# DesktopBSD



## alphaamanitin (Nov 11, 2011)

Hello All,

If I install using DesktopBSD, will I be able to update the base OS that is FreeBSD and all the software to the point that it would be as if I installed FreeBSD?  I only say that last bit because it sounds like DesktopBSD is basically just a GUI for installing, unlike PC-BSD.

AlphaA


----------



## LateNiteTV (Nov 11, 2011)

I'm pretty sure that with PC-BSD there's an option for a generic FreeBSD install.


----------



## YZMSQ (Nov 12, 2011)

DesktopBSD seems not so active as PC-BSD.


----------



## FBSD (Nov 12, 2011)

The DesktopBSD project was discontinued in Sep 09: http://desktopbsd.net/index.php?id=43&tx_ttnews%5Btt_news%5D=41&cHash=b6ad95fd57. Efforts to resurrect the project have so far failed.

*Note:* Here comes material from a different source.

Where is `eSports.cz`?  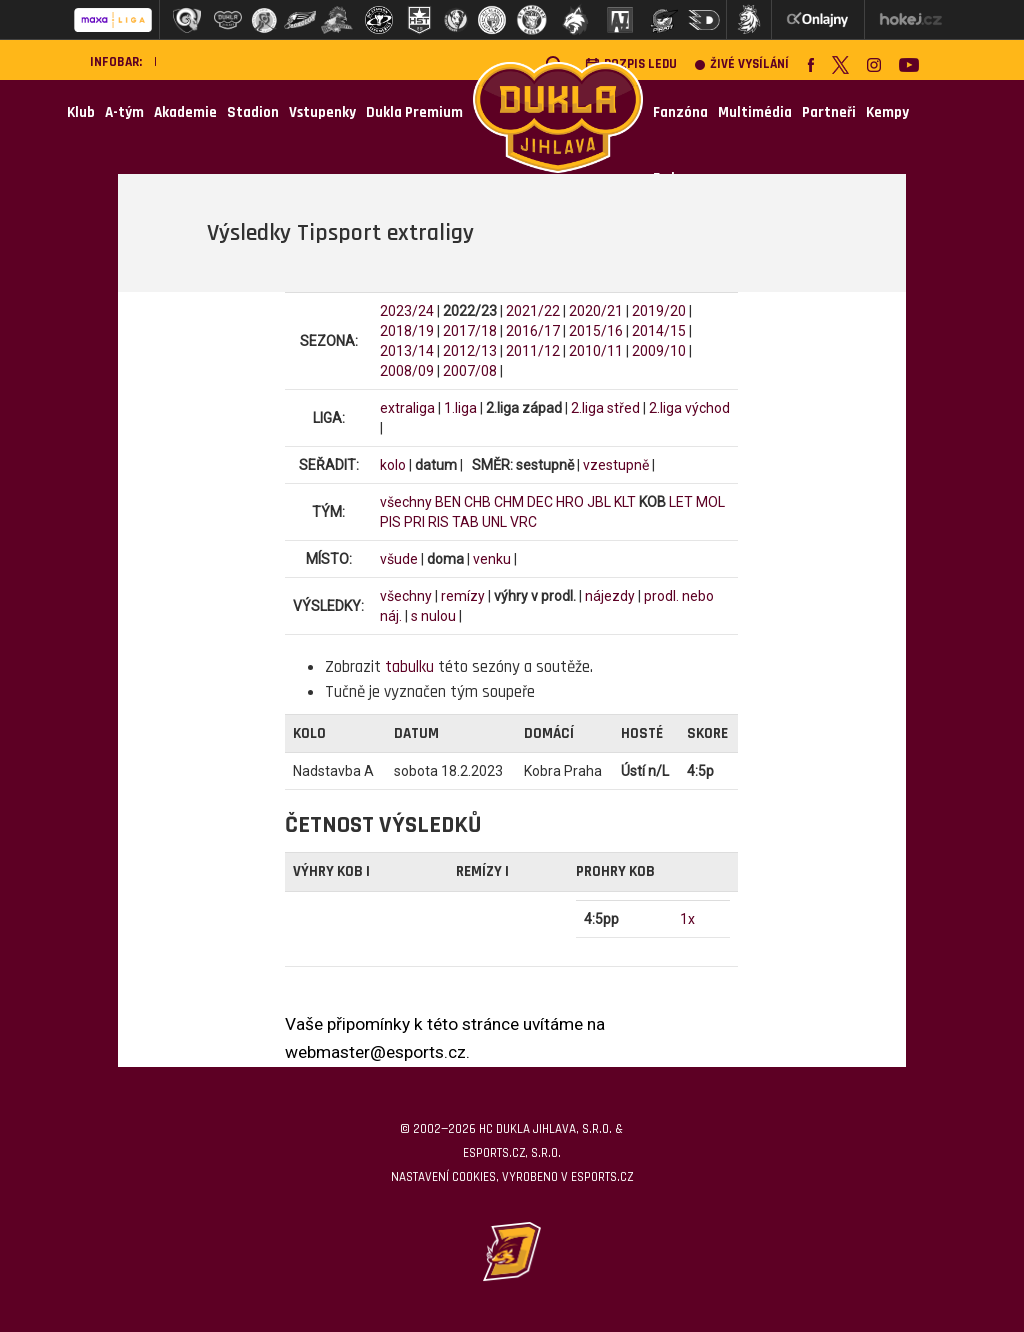
eSports.cz is located at coordinates (602, 1177).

PC-BSD is you best alternative for a well polished FreeBSD desktop edition. Version 9 comes with multiple desktop environments (kde, gnome, xfce etc)


----------



## fluca1978 (Nov 12, 2011)

I know also there is another effort, called GhostBSD, that is a Gnome customized version of FreeBSD. I don't know it since I use PCBSD on my desktop, maybe someone with a better knowledge could describe it well.
By the way, PCBSD is a FreeBSD with a package manager (PBI) and a desktop customization, but it runs a pure FreeBSD environment.


----------